Within the framework there are multitudes of plugin packages that contain said elements and many of them are built on top of ffmpeg.
In both cases you are best off restricting things to what you actually use.
Different cases really I think both are good.
Gstreamer has a different model, chaining together plugins. Lots of overlap, but I think Gstreamer only has real traction because some silicon vendors use it.
ffmpeg's core functionality (encode, decode, streams, pipes, channels) are all implemented in `libav` which gstreamer links against.
ffmpeg and other media frameworks (Windows Media Foundation, Apple’s AVFramwork) only support static pipelines. You can use “switcher” components but the inputs are still static.
GStreamer is extremely special. The only thing that comes close was Microsoft’s DirectShow, which has since been replaced with Media Foundation which can’t do it. And while DirectShow did support it, it was fragile because many 3rd party filters did not support dynamic configuration.
GStreamer does use ffmpeg, but it just wraps the core encoder/decoder/filter code and discards the streams/graph/pipe part of ffmpeg.
FFmpeg doesn't do “pipelines”. It's a library, not a framework.

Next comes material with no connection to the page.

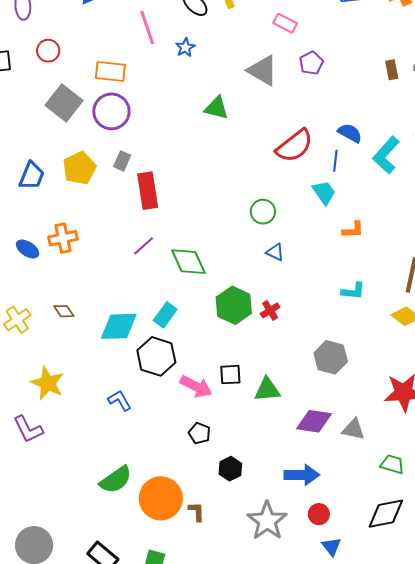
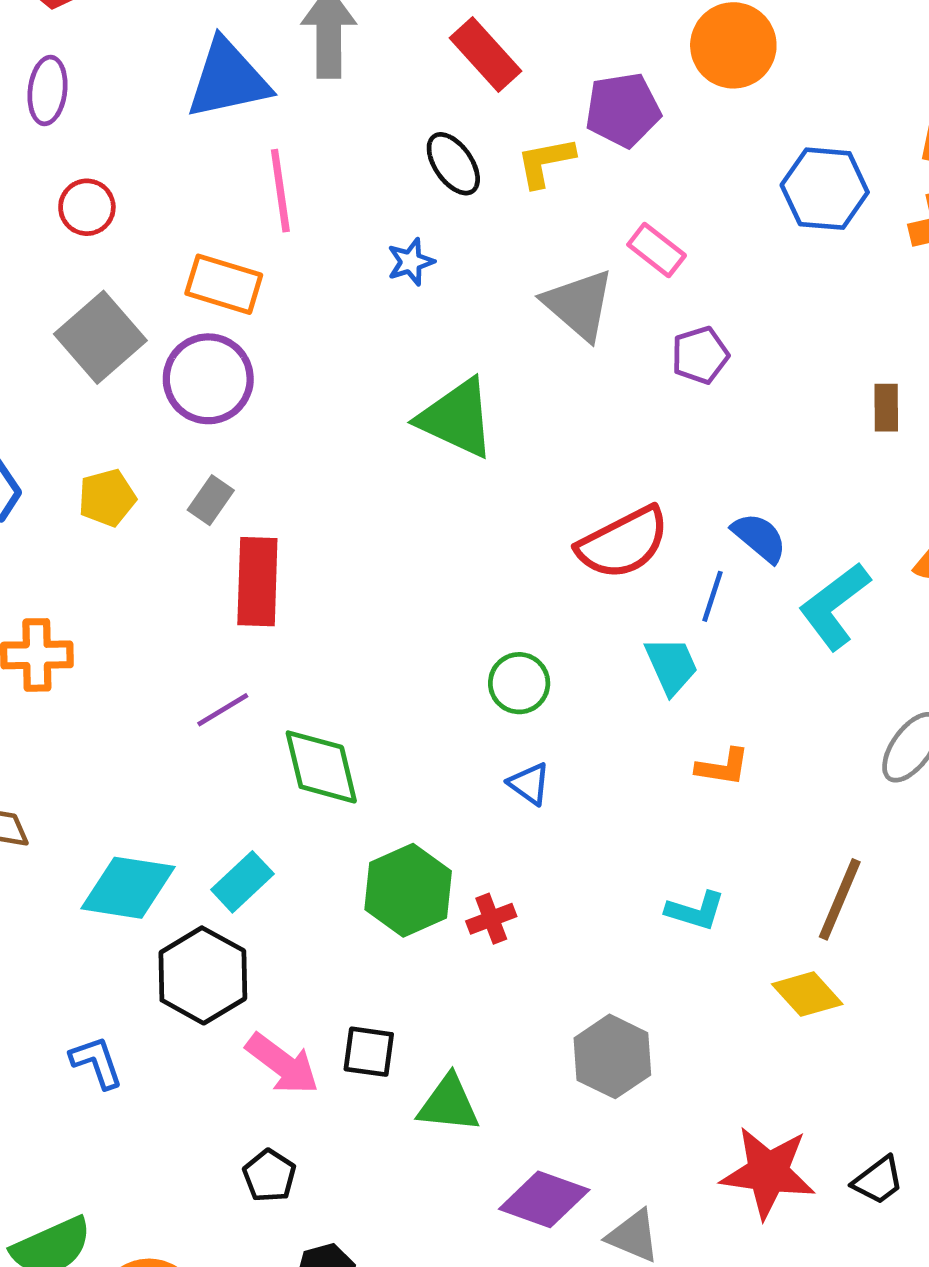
pink line: (147, 27) -> (280, 191), moved
gray triangle: (263, 70) -> (579, 305), moved
green triangle: (216, 108) -> (457, 418), size x1.4
yellow pentagon: (79, 168) -> (107, 498), size x0.7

"GStreamer" doesn't link against libav. The GStreamer plugin "gst-libav" links against libav. If you're not using the gst-libav, you're not using ffmpeg. I'd bet a relatively small amount of GStreamer use cases use gst-libav; I typically see people use e.g x264dec and x264enc (from the x264 plugin) to decode and encode media, or, for hardware encoding/decoding, the v4l2enc and v4l2dec elements (or elements from a SoC vendor's plug-in such as gst-rockchip). It also has its own non-libav elements to handle container formats, pixel format conversion, scaling, etc, which are more natural to use since they're part of the core gstreamer plug-in packages rather than gst-libav.